» Task goal:
Wherever the word "videos" appears in the entries, copy the whole line.

BEGIN Record excerpts

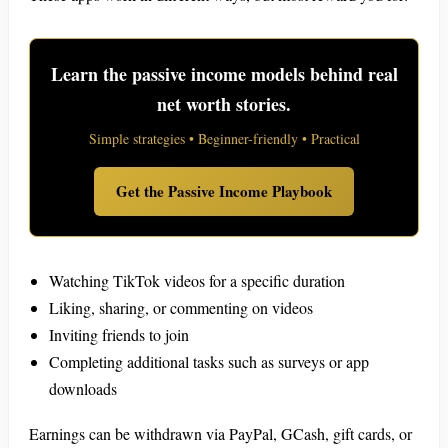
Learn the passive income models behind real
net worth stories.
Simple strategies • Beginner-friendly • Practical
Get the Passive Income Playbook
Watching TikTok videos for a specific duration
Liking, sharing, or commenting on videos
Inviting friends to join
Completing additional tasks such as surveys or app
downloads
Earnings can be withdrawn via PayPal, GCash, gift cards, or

END Record excerpts
BEGIN Record excerpts

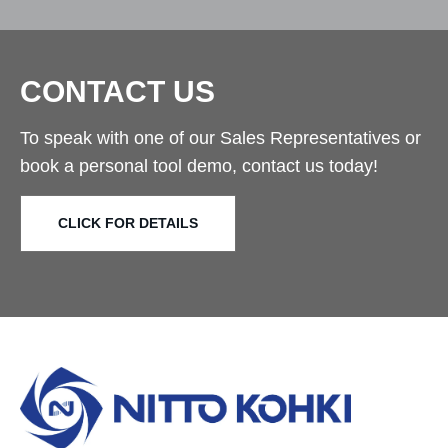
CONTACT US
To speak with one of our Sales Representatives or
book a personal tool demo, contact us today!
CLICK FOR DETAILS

END Record excerpts
BEGIN Record excerpts

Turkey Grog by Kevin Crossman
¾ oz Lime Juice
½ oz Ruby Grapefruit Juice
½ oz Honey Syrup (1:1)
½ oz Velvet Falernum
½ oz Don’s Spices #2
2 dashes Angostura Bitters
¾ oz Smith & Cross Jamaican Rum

END Record excerpts

» Response for this exercise:
Watching TikTok videos for a specific duration
Liking, sharing, or commenting on videos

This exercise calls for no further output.